Thus the results even when based on acknowledged incomplete and conservative data, are of such significance that it does not seem possible that the part the forests play in the control of floods can be longer ignored. Certainly it would seem that any plan of the river control that does not include forestry as an auxiliary measure would overlook an important aid in the control of floods at their source.

The recommendations of the department included in the accompanying report indicate the way in which the forests may be made to do their part, and the department will, of course, go as far as it can in its endeavor to improve the situation.

Very sincerely,

The PRESIDENT,

The White House.

W. M. JARDINE, Secretary.

PROTECTION FORESTS OF THE MISSISSIPPI RIVER WATERSHED AND THEIR PART IN FLOOD PREVENTION

By E. A. SHERMAN, A880ciate Forester, Forest Service

FOREWORD

In times past, even before the white man had disturbed the heavy forests of the Mississippi River Basin, floods were known there. With the settlement of the country, forest fires, overcutting, and the abuse of forest and other lands have served to increase the possibility of floods and their severity and the amount and extent of erosion. Forests have a part in the general flood and erosion problem, and it is well that this part should be recognized. It should be emphasized, however, that it is not proposed that forestry should supplant engineering works in flood control, but that forestry should supplement whatever means of artificial control may be adopted by engineers.

A program of sound forestry development that will permit the forests of the Mississippi River Basin to exert their greatest influence on the regulation of water flow should include protection of all forest lands against fire, the reforestation of all denuded lands unsuited for agriculture, the extension of proper forest practices to all forest lands, the public ownership of particularly critical areas, the continuance of existing public forests, and placing the public grazing lands under management. This program should be supplemented by additional research and investigation of ways and means for the better handling of forest lands as a means of controlling erosion and minimizing floods.

INTRODUCTION

The Mississippi River, from time immemorial and until prevented by artificial barriers, was accustomed every few years to inundate about 30,000 square miles of land. This ancient flood plain, which under levee protection had been developed into a very rich territory, was the scene of the flood of 1927 (fig. 1), the greatest physical disaster in American history. Uncontrollable waters inundated about 18,000 square miles of country and dispossessed about 750,000 people of their homes, some temporarily and some permanently. The property loss was appalling. Fortunately, about 12,000 square miles of the richest portions of the ancient flood plain, as well as the city of New Orleans, were saved by protecting levees.

This disaster removed every doubt that the problem of controlling floods on the Mississippi River is a national responsibility, challenging the best efforts of every public agency. The Forest Service responded by promptly undertaking an investigation of the forests and forest lands of the Mississippi watershed to determine their relation to the great flood problem and the measure in which they might be made to contribute to its solution. The purpose of this publication is to present in broad outline the fruits of that study.

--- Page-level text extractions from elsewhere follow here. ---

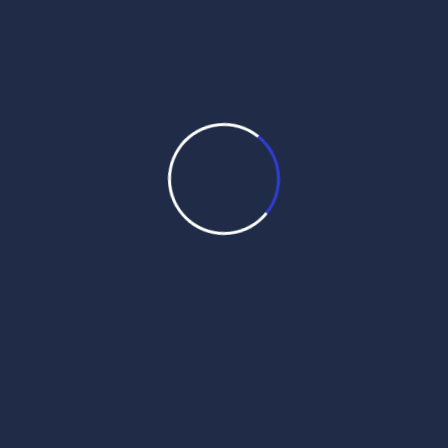
Daily Hukamnama
July 30,
2026
Daily Mukhwak From Sri
Darbar Sahib – July 30th, 2026
vIrvwr, 15 swvx (sMmq 558 nwnkSwhI) Daily
Mukhwak, Sri Harmandir Sahib Amritsar in
Punjabi, Hindi, English – July 30th, 2026 ਰਾਗੁ
ਸੂਹੀ ਛੰਤ ਮਹਲਾ ੫ ਘਰੁ ੨ रागु सूही छंत महला ५ घरु २
Raagu soohee chhantt mahalaa 5 gharu 2
ਰਾਗ ਸੂਹੀ, ਘਰ ੨ ਵਿੱਚ ਗੁਰੂ ਅਰਜਨਦੇਵ ਜੀ ਦੀ ਬਾਣੀ
‘ਛੰਤ’ (ਛੰਦ) । रागु […]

The study did not include the special field of the engineer who seeks to control floods by such structures as levees, spillways, and reservoirs, a field already filled by the Mississippi River Commission and the engineers of the War Department. It did include an investigation of land-surface conditions, particularly in forest regions, with a view to determining if better land use might lower flood crests and reduce flood hazards. The activities recommended as a result of this study are proposed as supplementary to engineering works and in no sense as an alternative.

SCOPE OF STUDY

While this is primarily a report on the protective influence of Mississippi Valley forests, the study upon which it is based necessarily covered surface conditions and land use generally. The starting point was the self-evident fact that the condition of the land surface has a direct influence on the amount of water held and retained by the soil, on the time and rapidity of run-off, and on the silt content of streams contributing to floods, as well as on the volume, velocity, and turbidity of the water itself. It follows that any form of land use which affects the condition of the surface has a direct bearing on the run-off from that land.

One of the important uses of land surface is for the production of forest crops. Land so used constitutes about one-fifth of the total land surface of the basin. The forests usually occupy regions of relatively heavy rainfall, and embrace a large percentage of the areas of roughest topography and greatest elevation. These are, generally speaking, the regions from which run-off is most rapid. Such forest lands doubtless play a relatively larger part in the flood problem than mere area would indicate. Determining what areas are now in forests or could advantageously be reforested and estimating their influence on run-off and stream-flow condition come within the field of Forest Service responsibility. This study was limited to that field, excepting as studies of range, pasture, agricultural, and even barren lands were necessary to determine whether or not the extension of forests to lands of some other class was practicable or desirable. The field of this study obviously covered activities and conditions which are factors entering into the flood problem but which do not usually come within the field of the construction engineer's observations and operations.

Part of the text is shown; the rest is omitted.